Ireland commited to human rights, but not on all issues
11 October 2011
FLAC welcomes the reaffirmation of Ireland's commitment to human rights made by Minister for Justice, Equality and Defence Alan Shatter TD at Ireland's first Universal Periodic Review at the UN in Geneva on 6 October and which was restated on Monday 10 October at the UN Human Rights Council. However the government this morning rejected some specific recommendations on the rights of vulnerable minorities, which would appear to contradict this strong commitment.
On 6 October during Ireland's UPR examination, the Minister said that the Irish government is committed to social inclusion, to protecting vulnerable groups and to ensuring that people can access processes to assert their rights.
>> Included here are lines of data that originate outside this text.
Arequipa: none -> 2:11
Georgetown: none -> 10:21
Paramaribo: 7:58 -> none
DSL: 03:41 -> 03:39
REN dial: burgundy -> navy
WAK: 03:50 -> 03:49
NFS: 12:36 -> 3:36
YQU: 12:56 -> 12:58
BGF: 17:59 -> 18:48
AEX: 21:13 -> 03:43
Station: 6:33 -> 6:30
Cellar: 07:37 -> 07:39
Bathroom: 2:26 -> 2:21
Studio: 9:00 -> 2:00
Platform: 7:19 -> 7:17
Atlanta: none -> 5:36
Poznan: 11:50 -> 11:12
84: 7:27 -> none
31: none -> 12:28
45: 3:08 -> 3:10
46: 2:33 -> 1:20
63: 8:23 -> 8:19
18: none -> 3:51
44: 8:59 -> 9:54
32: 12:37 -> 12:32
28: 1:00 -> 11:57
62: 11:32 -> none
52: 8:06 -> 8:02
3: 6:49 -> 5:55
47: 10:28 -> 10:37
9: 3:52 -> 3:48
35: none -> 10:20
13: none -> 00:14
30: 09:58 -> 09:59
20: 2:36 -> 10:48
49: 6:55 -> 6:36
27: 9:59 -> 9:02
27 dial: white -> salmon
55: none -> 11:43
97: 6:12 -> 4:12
On 10 October as part of the Outcome Hearing before the UN Human Rights Council, the Irish government delegation accepted 62 recommendations from countries around the world on strengthening our human rights provision, indicating it would sign further human rights treaties and ratify those it had already signed.The delegation undertook to review a further 49 proposals but rejected 15.
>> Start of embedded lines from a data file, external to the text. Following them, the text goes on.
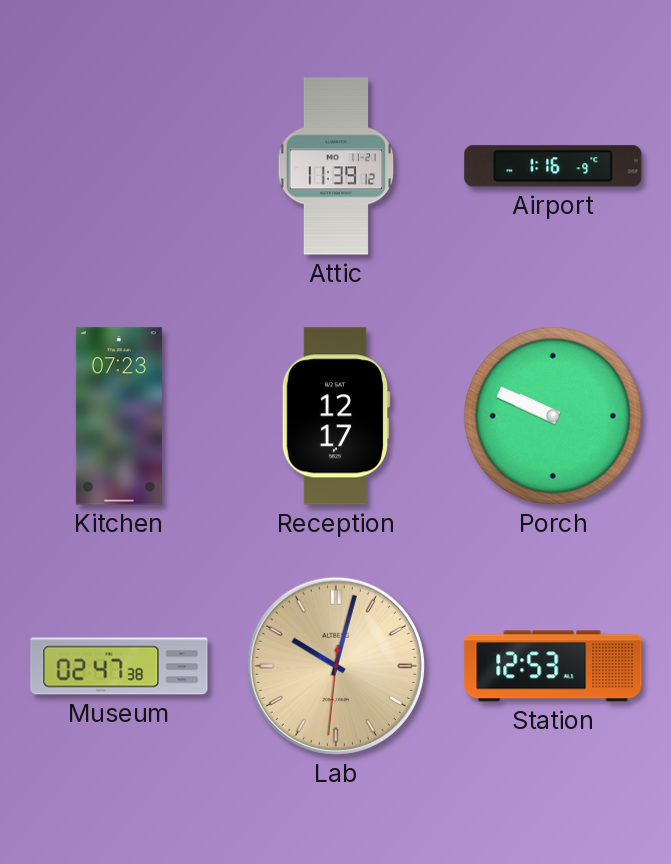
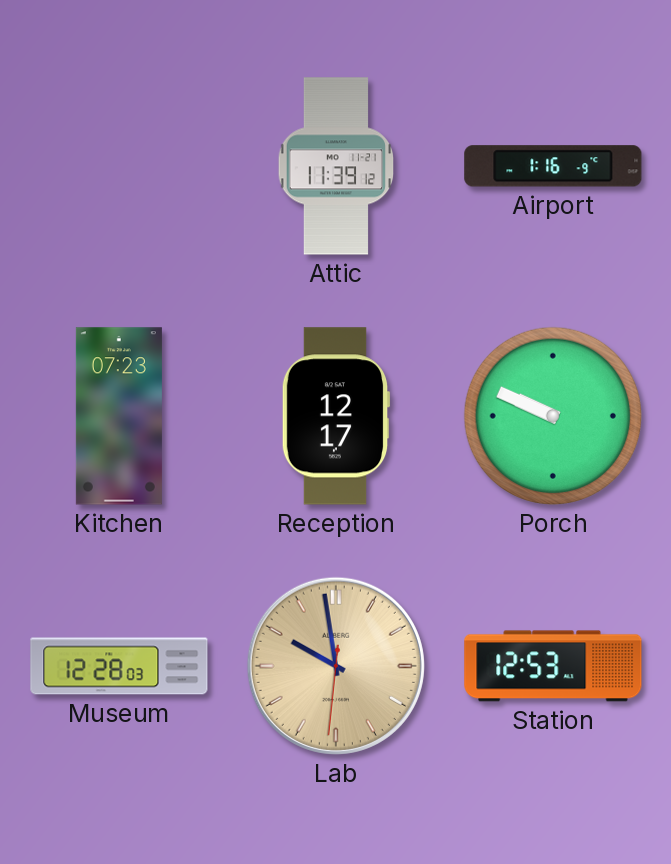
Museum: 02:47 -> 12:28
Lab: 10:02 -> 9:58
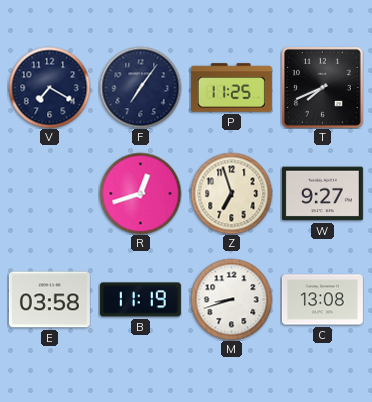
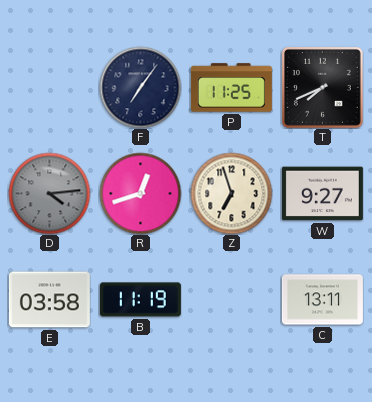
V: 7:20 -> none
D: none -> 4:14
M: 8:42 -> none
C: 13:08 -> 13:11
Minister Shatter stressed that the government's "commitment to human rights is based on the bedrock principle that governments, no matter where they are in the world, must always act with the honest intention of respecting the rights of the individual and human dignity. Most fundamentally, they must never show contempt for an individual's humanity and dignity."
But Ireland's UN Ambassador Gerry Corr indicated the State's rejection of some recommendations that would have underwritten this strong pledge to uphold human rights, including one to allow asylum seekers to work while awaiting a decision on their status.
The Minister affirmed last week that "Ireland is committed to having in place measures to promote respect for human rights and proper procedures so any violation of those rights can be speedily rectified". On access to justice, FLAC was glad to note the Minister declaring that "the Government attaches great importance to having accessible, affordable arrangements in place in order that those whose rights have been infringed can vindicate their rights, especially the most vulnerable in society."
In light of this commitment, FLAC welcomes the government's acceptance of recommendations relating to the proposed Human Rights and Equality Commission to ensure that it will be "an effective agent for enhancing the country's commitment to human rights" as well as ensuring it has "adequate and sufficient resources".
FLAC notes with interest that the government has undertaken to examine a number of recommendations before March 2012 including the development of a national action plan on human rights.
- The Universal Periodic Review "Outcome Report" summarises comments made by other UN member states about Ireland's rights record and lists pledges made by the Irish Government to improve its human rights performance on foot of the review.
- Ireland received 126 recommendations from other UN member States. It accepted 62 immediately and will look at a further 49 before the next UN Human Rights Council session in March 2012. It rejected 15 outright.